Meili dan maya tengah memijakkan kakinya di lantai perusahaan, ia sudah disambut dengan sindiran tak sedap dari karyawan seperjuangan. Meili hanya menanggapi hinaan mereka dengan sedikit senyuman.
"Gadis lusuh, masih bekerja di sini?" tanya salah satu di antara mereka.
"Meili, Meili coba sekali-sekali ganti baju lusuhmu dengan yang baru hingga kamu ga jadi bahan ejekan mereka," sambung yang lainnya.
"Kalian ini, apa mau kalian?" tanya Maya dengan ketus, ia tak rela jika sahabatnya itu di hina.
"Lihat May, lihat dia. kenyataan kan kalau dia itu gadis lusuh."
"Kalian itu cuma tau namanya, tapi tidak dengan cerita hidupnya. saya pikir kamu gak akan kuat jika menjadi dia." ucap Maya.
"Udah May..." jawab Meili ia tidak ingin sahabatnya itu bertengkar hanya karena dia.
"Tapi...."
"Ada apa ini? pagi-pagi sudah ribut?" tanya atasan mereka dengan nada tinggi sambil membawa secangkir kopi di tangannya.
"Pagi pak, ini pak Meili dia datang ke kantor lagi-lagi dengan baju lusuhnya, ini membuat kami tak nyaman di sini"
"Salah saya apa? baju yang saya pakai bersih kok dan engga menyalahi aturan perusahaan. Lantas apa salahku hingga kalian menghina ku setiap hari."
"Meili, gajimu buat apa sampai kau tak pernah beli baju?" tanya atasannya itu dengan santai, ya walaupun ia begitu kasar kadang-kadang tapi dia orang yang bijak dalam mengambil keputusan.
"hutang budi saya terlalu banyak pak, sampai gaji saya tidak cukup untuk beli baju. saya harus melunasi hutang-hutang saya dan almarhum kedua orang tua saya pak."

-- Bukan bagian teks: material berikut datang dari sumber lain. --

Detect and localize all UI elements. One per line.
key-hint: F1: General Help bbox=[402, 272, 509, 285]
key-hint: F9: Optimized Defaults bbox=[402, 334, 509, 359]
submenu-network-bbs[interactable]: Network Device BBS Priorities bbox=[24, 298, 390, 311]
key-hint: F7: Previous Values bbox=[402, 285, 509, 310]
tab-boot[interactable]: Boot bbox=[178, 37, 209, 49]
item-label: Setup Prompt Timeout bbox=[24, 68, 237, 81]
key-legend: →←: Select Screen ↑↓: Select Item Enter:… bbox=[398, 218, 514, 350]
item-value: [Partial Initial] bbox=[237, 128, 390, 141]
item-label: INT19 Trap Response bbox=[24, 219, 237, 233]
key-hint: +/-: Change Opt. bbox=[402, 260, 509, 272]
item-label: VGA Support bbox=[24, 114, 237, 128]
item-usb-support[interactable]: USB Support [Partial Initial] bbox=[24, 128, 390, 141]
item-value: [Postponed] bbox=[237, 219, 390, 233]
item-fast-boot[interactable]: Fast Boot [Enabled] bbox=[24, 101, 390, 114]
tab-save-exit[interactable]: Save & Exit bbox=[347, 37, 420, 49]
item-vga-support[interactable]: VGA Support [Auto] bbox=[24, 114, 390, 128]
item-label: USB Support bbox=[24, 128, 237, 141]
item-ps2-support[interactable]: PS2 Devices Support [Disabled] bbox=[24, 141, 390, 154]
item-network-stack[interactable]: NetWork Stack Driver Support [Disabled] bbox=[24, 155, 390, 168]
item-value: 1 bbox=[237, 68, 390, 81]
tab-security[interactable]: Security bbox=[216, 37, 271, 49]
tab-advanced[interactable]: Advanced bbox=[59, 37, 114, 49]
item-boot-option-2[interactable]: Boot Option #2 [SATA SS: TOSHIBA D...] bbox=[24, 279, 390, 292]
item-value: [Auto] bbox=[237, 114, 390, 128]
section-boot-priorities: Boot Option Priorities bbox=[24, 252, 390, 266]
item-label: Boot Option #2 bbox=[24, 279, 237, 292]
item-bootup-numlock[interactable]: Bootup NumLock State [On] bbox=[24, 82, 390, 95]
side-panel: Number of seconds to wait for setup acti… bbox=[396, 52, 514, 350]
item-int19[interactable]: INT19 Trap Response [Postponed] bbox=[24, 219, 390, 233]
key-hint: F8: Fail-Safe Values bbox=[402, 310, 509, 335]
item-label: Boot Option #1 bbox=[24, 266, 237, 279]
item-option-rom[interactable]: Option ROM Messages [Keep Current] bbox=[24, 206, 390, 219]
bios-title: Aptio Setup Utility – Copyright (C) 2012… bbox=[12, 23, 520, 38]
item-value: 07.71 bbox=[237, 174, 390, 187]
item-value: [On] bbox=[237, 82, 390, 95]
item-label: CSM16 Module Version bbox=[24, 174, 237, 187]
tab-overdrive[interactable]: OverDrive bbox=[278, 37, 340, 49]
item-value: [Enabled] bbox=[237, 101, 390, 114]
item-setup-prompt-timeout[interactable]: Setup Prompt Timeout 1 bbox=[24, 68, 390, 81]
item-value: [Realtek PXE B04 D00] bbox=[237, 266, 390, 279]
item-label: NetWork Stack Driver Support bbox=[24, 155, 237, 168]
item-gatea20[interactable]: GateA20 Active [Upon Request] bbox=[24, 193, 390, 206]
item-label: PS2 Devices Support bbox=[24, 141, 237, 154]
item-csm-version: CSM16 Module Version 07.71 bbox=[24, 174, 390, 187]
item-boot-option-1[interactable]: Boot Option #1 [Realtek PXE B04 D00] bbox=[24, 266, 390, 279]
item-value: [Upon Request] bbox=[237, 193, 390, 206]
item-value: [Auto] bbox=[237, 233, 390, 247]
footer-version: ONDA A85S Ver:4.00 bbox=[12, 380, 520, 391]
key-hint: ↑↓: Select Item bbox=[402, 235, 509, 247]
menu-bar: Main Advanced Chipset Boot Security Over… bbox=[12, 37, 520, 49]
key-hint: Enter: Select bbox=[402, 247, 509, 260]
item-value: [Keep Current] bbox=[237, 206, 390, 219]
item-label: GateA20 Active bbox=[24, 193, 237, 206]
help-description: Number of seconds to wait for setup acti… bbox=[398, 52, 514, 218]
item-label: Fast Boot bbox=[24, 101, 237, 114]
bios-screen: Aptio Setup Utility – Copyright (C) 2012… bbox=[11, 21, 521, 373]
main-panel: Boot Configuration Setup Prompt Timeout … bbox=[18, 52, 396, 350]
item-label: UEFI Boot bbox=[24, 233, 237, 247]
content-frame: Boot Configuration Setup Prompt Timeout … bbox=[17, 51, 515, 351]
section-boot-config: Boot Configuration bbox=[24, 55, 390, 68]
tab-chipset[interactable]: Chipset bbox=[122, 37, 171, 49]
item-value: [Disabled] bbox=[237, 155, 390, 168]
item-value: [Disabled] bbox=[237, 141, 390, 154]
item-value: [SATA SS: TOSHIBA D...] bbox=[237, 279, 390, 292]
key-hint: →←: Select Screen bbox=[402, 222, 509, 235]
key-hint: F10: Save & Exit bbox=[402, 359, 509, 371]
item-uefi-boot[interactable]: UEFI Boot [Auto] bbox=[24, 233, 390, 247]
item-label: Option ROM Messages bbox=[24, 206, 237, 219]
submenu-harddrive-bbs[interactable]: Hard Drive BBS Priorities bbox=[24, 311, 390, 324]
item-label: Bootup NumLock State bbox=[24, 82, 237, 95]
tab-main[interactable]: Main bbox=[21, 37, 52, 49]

"baiklah-baiklah, semua kembali keruangan masing-masing." ucap nya sambil kembali melangkah kan kakinya meninggalkan mereka semua.
"Dasar kau gadis lusuh, membuat kita tertekan saja." ucap salah seorang di antara mereka sebelum akhirnya meninggalkan tempat tersebut.
Meili hanya menanggapi semua itu dengan sebuah senyuman tipis hampir ia tak menyahut kata-kata mereka, karena itu hanya akan menjadi masalah dan perselisihan diantara orang-orang yang tak menyukainya.
Meili duduk di kursi tempatnya bekerja, di dekatnya ada maya yang sedang berusaha untuk menghiburnya. ya walaupun Meili terlihat baik-baik saja mungkin sebenarnya hatinya begitu rapuh.
"Jangan dengarkan omongan mereka mel, mereka hanya iri dengan hasil yang kamu capai untuk perusahaan ini." ucap Maya
"May, selagi aku masih bisa bersabar aku akan terus bersabar, selagi masih bisa aku pendam akan aku pendam, selama aku masih kuat aku tidak akan berhenti hanya karena ocehan mereka. May, aku tidak ingin menjadi kutu beras untuk paman dan bibiku juga sepupuku jadi aku akan bekerja lebih keras dan lebih baik lagi untuk sedikit membuat mereka merasa puas."
Lantas setiap hari lembur? Gimana dengan kesehatanmu?."
"Orang-orang seperti aku harus mempunyai mental health untuk terus berjuang,kamu paham!"
Maya mengangguk, kemudian dua orang itu menghadap komputernya dan melanjutkan pekerjaannya masing-masing.
Suasana hening sejenak menyelimuti ruangan tempat mereka bekerja, tidak banyak obrolan diantara rekan kerja, karena yang ada hanya tumpukan kertas yang datang silih berganti. ya itulah suasana yang terdapat di ruang kerja Mereka mereka dituntut untuk profesional dalam bekerja dan mengesampingkan masalah pribadi,
Tak... Tak... Tak...
jam terus berdetak, waktu datang berganti begitu dan begitu, tetapi penghuni gedung pencakar langit itu masih fokus pada pekerjaan masing-masing.